Pitkin County commissioners vote to pursue a special use permit for Maroon Bells operations to address a $300,000 annual deficit, signaling inevitable fee increases for visitors starting in 2027.

Who pays when the U.S. Forest Service stops subsidizing the Maroon Bells?
That’s the question hanging over Pitkin County as commissioners voted Tuesday to pursue a special use permit that would hand local officials the keys to the scenic area’s operations starting in the 2027 summer season. The alternative isn’t free management. It’s higher fees and a private concessionaire taking the wheel.
The math is simple, even if the bureaucracy isn’t. The White River National Forest is running in the red. Forest Supervisor Brian Glaspell told commissioners the current model is “not sustainable.” The gap between what it costs to run the site and what it brings in sits at roughly $300,000 a year. New fees for e-bikes and no-shows won’t close that hole.

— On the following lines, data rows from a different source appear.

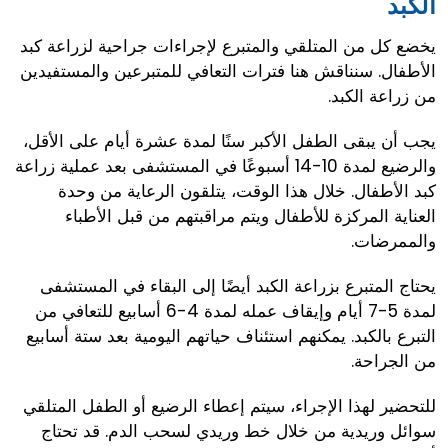
الكبد
يخضع كل من المتلقي والمتبرع لإجراءات جراحية لزراعة كبد
الأطفال. سنناقش هنا فترات التعافي للمتبرعين والمستفيدين
من زراعة الكبد.
يجب أن يبقى الطفل الأكبر سنًا لمدة عشرة أيام على الأقل،
والرضيع لمدة 10-14 أسبوعًا في المستشفى بعد عملية زراعة
كبد الأطفال. خلال هذا الوقت، يتلقون الرعاية من وحدة
العناية المركزة للأطفال ويتم مراقبتهم من قبل الأطباء
والممرضات.
يحتاج المتبرع بزراعة الكبد أيضًا إلى البقاء في المستشفى
لمدة 5-7 أيام وإيقاف عمله لمدة 4-6 أسابيع للتعافي من
التبرع بالكبد. يمكنهم استئناف حياتهم اليومية بعد ستة أسابيع
من الجراحة.
للتحضير لهذا الإجراء، سيتم إعطاء الرضيع أو الطفل المتلقي
سوائل وريدية من خلال خط وريدي لسحب الدم. قد تحتاج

Kendra Head, the developed and dispersed campground recreation manager for the Aspen-Sopris Ranger District, laid out the bottleneck. Federal law makes it a headache to change fees. It’s also been a nightmare to hire staff for years.
“It’s easier for you all to increase prices than it is for us,” Head said.
If Pitkin County takes the special use permit, they manage the day-to-day. They handle staffing, toilets, and water systems. The agency keeps ownership and manages the surrounding national forest. The permit runs for five years, renewable for another five. The county pays for deferred maintenance in lieu of a direct permit fee.
If the county says no, the federal government looks for a private concessionaire. Fees still go up. That’s the guarantee.
“There’s going to be an increase in fees no matter what,” said Gary Tennenbaum, Pitkin County Open Space and Trails director. “Next year, what we’re going to propose is a fee structure, so fees are going to go up. I don’t know how much and I don’t know where, (but) they have to go up.”
Let’s look at the timeline. The partnership between the county and the Forest Service turns 50 in 2027. This shift is meant to stabilize operations before that milestone, not after. The county isn’t buying the land. They’re buying the operational headache.
For locals and visitors, the immediate impact is a fee hike. Tennenbaum admitted he doesn’t know the exact numbers yet. He doesn’t know where the increases will land. But he knows they’re coming. The goal is revenue neutrality. The bureau can’t subsidize the scenic area forever, and the county is stepping in to fill the gap.
The special use permit allows the county to maintain existing infrastructure without paying a cash fee to the federal government. That’s a trade-off. You take on the maintenance burden; you get control over pricing and staffing. It’s a classic local government move: absorb the cost to control the revenue stream.
The alternative is a private company doing the same thing, likely with less local oversight and the same fee pressures. The Forest Service isn’t exiting the picture entirely. They’re just stepping back from the daily grind.
The decision to pursue the permit doesn’t mean the deal is signed. It means the county is officially in the driver’s seat for negotiations. The 2027 start date gives officials time to figure out the fee structure. It also gives the community time to brace for the price of admission to one of Colorado’s most visited spots.
The bottom line is this: the $300,000 annual shortfall has to be covered. Whether it’s covered by county staff or a private contractor, you’re paying for it. The only variable is who sets the price and who deals with the staffing shortages.